Frequentemente, é o produto final de uma via metabólica,

quando se acumula em excesso, que inibe a 1ª enzima, por
ligação ao centro alostérico.
Quando a concentração de produto final diminui, este liberta-
se do centro alostérico e a enzima retoma a atividade, fazendo
aumentar de novo a concentração do produto final.

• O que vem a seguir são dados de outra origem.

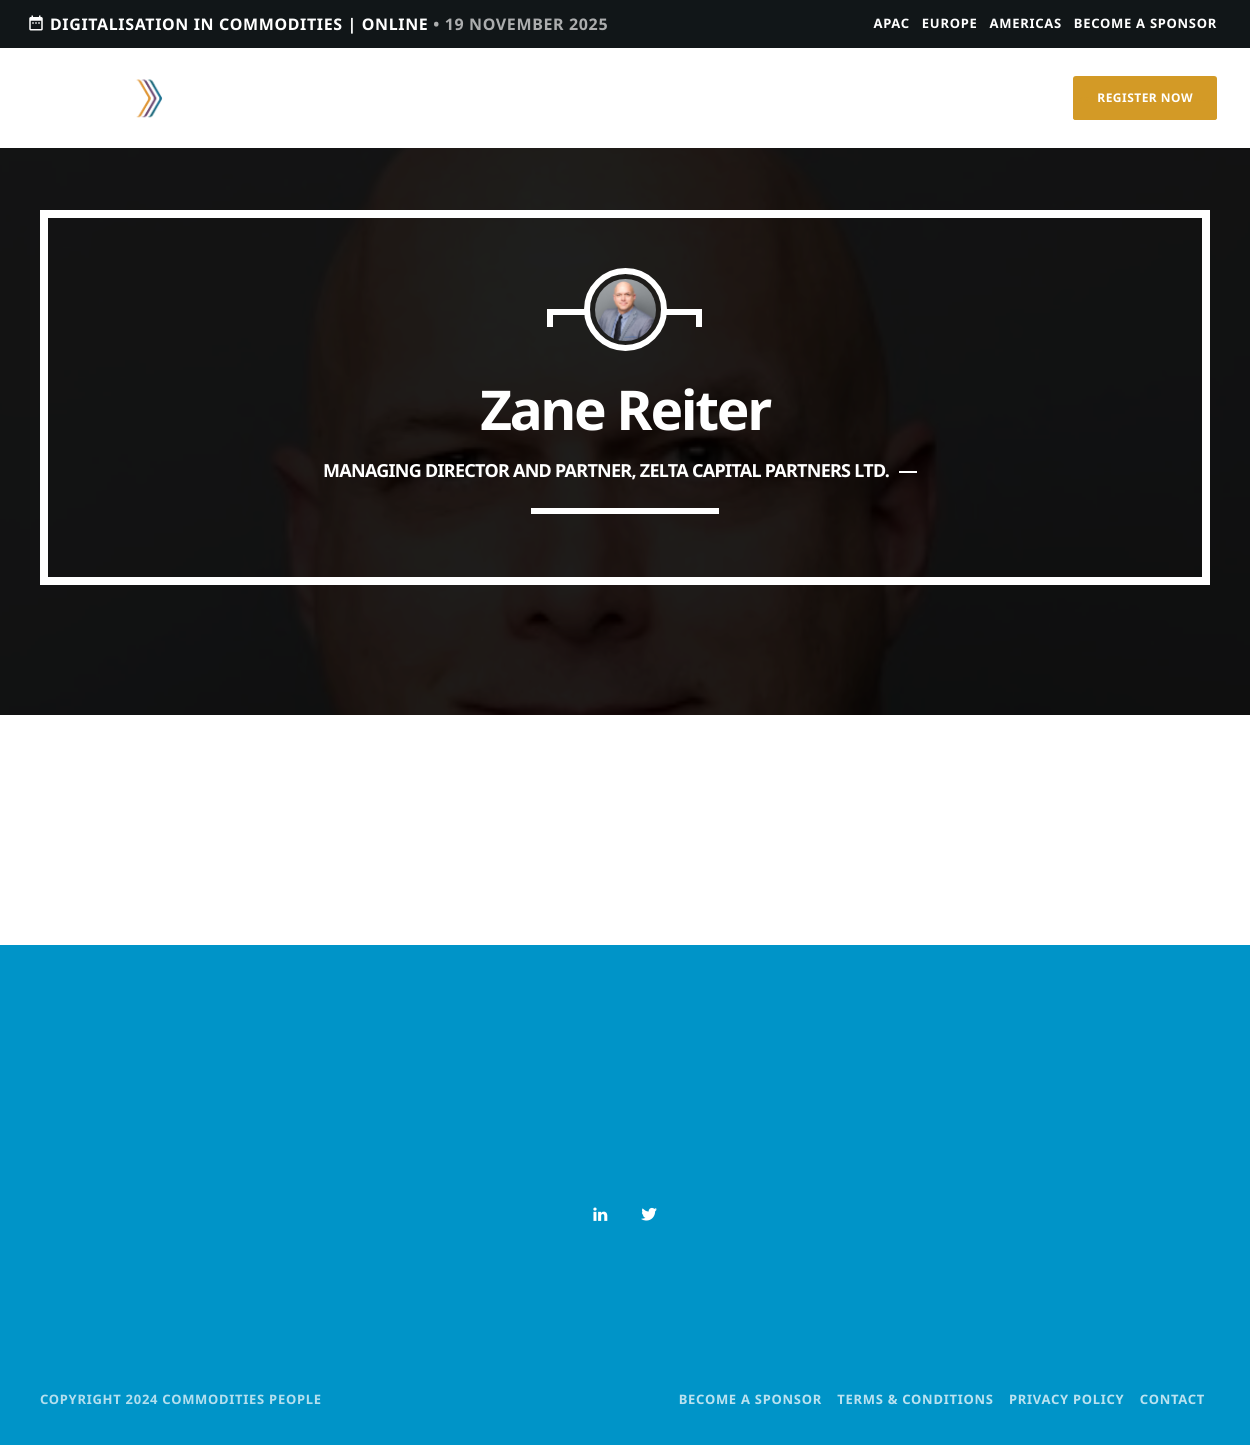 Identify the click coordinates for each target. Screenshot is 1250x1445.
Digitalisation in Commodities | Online (317, 23)
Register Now (1145, 97)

Medida na qual o retrocontrolo exercido pelo produto final de

uma via metabólica contribui para a economia celular:
Verifica-se que, quando o produto final é formado em excesso,
estas moléculas atuam como inibidores da 1ª enzima da cadeia
metabólica, evitando o excesso dessa substância relativamente
às necessidades celulares.

Razão pela qual a inibição não competitiva, que está na base

do controlo de diversas vias contribui para a economia celular:
Quando a concentração do produto começa a ser baixa, é
necessário que a via metabólica se torne novamente ativa,
repondo essa substância em falta. Para que a via metabólica
volte a funcionar, é necessário que a inibição seja revertida
(inibição reversível), isto é, que a molécula que estava ligada à
1ª enzima da cadeia metabólica se liberte do centro alostérico
da enzima, permitindo o reinício da sua atividade catalítica,
começando, assim, a aumentar a concentração de produto final.